Depending on the equipment type, offshore equipments are rated to drill ter water insides spil shallow spil 80 feet to spil superb spil 12,000 feet. The greatest water depth a jackup can drill ter is 550 feet, and many newer units have a rated drilling depth of 35,000 feet. On the floating equipment side, the deepest water depth ter existence today is 12,000 feet. A handful of thesis equipments have a rated drilling depth of 50,000 feet, but most of the newer units are rated at 40,000 feet.


How do they get supplies to an offshore equipment? Supply boats is the reaction. Thesis vessels make regularly scheduled trips to and from the equipments, bringing necessary equipment, food and other supplies.
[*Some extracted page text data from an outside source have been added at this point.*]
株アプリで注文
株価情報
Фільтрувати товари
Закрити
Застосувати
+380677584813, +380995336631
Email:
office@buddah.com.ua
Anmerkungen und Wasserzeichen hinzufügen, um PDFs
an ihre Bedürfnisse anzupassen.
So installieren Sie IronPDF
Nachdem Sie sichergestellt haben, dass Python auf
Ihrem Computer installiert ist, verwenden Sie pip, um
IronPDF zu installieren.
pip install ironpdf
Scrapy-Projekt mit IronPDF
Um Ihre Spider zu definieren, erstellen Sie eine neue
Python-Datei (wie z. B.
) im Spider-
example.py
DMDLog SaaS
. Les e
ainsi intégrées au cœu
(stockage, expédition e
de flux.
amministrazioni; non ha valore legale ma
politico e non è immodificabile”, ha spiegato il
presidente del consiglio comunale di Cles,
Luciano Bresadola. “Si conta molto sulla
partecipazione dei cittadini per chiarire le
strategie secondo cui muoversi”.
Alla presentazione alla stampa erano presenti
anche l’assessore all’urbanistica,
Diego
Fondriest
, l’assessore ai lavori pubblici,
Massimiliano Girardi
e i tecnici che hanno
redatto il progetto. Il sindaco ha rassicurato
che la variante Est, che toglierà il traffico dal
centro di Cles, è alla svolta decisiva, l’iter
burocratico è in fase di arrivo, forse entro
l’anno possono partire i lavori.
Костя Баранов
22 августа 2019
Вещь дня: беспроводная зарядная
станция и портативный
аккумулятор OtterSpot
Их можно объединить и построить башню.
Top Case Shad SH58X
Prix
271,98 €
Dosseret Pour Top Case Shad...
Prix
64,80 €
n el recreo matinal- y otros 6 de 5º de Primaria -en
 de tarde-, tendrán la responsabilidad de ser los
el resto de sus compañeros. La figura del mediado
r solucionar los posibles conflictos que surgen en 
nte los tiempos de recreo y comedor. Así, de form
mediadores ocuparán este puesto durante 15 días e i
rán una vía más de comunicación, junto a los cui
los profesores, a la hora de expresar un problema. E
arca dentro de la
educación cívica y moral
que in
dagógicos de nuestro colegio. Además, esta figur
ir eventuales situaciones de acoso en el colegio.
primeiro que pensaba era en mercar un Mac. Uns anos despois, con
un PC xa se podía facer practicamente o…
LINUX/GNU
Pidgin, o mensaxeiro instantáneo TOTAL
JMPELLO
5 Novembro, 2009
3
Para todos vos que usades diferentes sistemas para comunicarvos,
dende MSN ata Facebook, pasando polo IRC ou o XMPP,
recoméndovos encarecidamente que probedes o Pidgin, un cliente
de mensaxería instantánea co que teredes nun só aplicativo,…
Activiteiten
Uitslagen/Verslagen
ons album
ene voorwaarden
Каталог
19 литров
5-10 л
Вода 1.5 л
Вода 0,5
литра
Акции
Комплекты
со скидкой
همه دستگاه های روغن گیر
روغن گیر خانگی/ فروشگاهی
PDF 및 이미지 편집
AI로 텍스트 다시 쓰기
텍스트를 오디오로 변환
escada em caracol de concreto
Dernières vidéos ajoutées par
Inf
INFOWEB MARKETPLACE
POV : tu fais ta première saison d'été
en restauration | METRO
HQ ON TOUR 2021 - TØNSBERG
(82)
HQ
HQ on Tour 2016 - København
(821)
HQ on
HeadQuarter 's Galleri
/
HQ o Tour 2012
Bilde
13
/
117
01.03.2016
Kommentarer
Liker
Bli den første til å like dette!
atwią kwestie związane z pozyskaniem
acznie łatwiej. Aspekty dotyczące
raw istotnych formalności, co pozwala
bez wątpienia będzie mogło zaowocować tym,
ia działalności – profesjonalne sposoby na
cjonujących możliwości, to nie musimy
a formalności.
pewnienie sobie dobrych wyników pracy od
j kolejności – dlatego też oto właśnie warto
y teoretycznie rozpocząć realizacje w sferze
Crews are generally transported by either helicopter or team boats, depending on how far the excursion is.

How do they get production out? Oil and/or natural gas production is connected by a flow line to another facility or connects into a large middellijn trunk line that is heading to the onshore location for processing. Newer technology involves a Floating Production System Offloading (FPSO) which can store oil te its hull where it is zometeen transported to shore. While this is a proven technology around the world, it is just now beginning to be used ter the GoM.

International Distinctions?

Albeit ter this postbode I focused on the GoM, our DI International products have annotated bid blocks, scouting reports, and extensive editorial information for round the world offshore opportunities. If you’re nosey about Angola or the North Sea or Vietnam, wij can help you navigate.